Una passerella internazionale per i prodotti agroalimentari certificati e un terreno fertile per rinsaldare l’alleanza tra due culture gastronomiche profondamente radicate nella qualità e nell’identità territoriale. Il 6 giugno, nella cornice dell’Expo di Osaka, il Padiglione Italia ospiterà un convegno strategico dal titolo evocativo: “Indicazioni Geografiche: un ponte tra Italia e Giappone”. L’iniziativa, orchestrata da Fondazione Qualivita e Origin Italia con il sostegno del MASAF, si inserisce nel calendario ufficiale della settimana dedicata all’agricoltura.
Un vertice bilaterale tra territori, qualità e diritti di tutela
Il dialogo previsto a Osaka si prospetta come un confronto ad alto livello tra rappresentanti istituzionali e figure cardine delle filiere produttive italiane e nipponiche. Al centro della riflessione, il sistema delle Indicazioni Geografiche — quel dispositivo giuridico e culturale che tutela la qualità e la specificità di prodotti legati a doppio filo con i territori d’origine. Un modello che Italia e Giappone conoscono bene, avendo entrambi investito energie e strumenti nella valorizzazione delle rispettive eccellenze agroalimentari.
L’occasione sarà anche uno spazio per riaffermare i risultati conseguiti grazie all’EPA (Economic Partnership Agreement) tra Unione Europea e Giappone, attivo dal febbraio 2019. L’accordo ha aperto la strada a un riconoscimento reciproco che oggi garantisce protezione a oltre 260 IG europee, molte delle quali italiane: Parmigiano Reggiano DOP, Grana Padano DOP, Prosciutto di Parma DOP, Gorgonzola DOP, Aceto Balsamico di Modena IGP, solo per citarne alcune.
Protagonisti e voci autorevoli da Italia e Giappone
Il tavolo di confronto sarà animato da interventi di figure chiave del panorama istituzionale e tecnico. Tra questi, Mauro Rosati per Fondazione Qualivita, Cesare Baldrighi per Origin Italia, Sergio Marchi di ISMEA, Shuichi Matsumoto del Ministero giapponese dell’Agricoltura e Issei Ebata del Consiglio Giapponese delle IG. Le conclusioni saranno affidate al Ministro italiano dell’Agricoltura, Francesco Lollobrigida, consolidando l’impegno politico a favore della tutela del patrimonio agroalimentare.

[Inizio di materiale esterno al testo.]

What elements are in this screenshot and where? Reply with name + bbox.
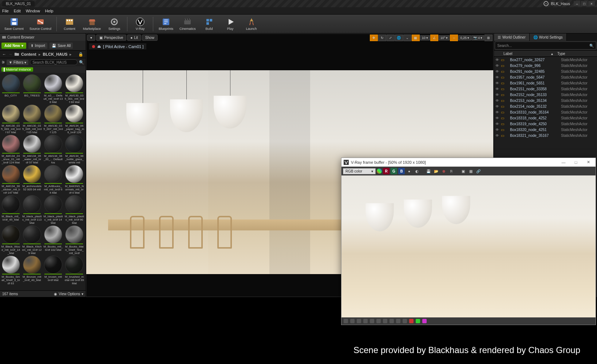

Degustazioni come rituale culturale: il gusto come messaggio
A chiusura dell’evento, una degustazione a doppia anima fungerà da manifesto tangibile della biodiversità alimentare italiana. In scena i grandi formaggi DOP — Parmigiano Reggiano e Grana Padano — offerti da AFIDOP, e una selezione pregiata di oli extravergine certificati, provenienti da sei territori simbolo: Chianti Classico, Garda, Roma, Puglia, Riviera Ligure, Sardegna e Toscana. Prodotti non semplicemente esposti, ma donati dai Consorzi di tutela come emblema del legame inscindibile tra cibo, cultura e geografia.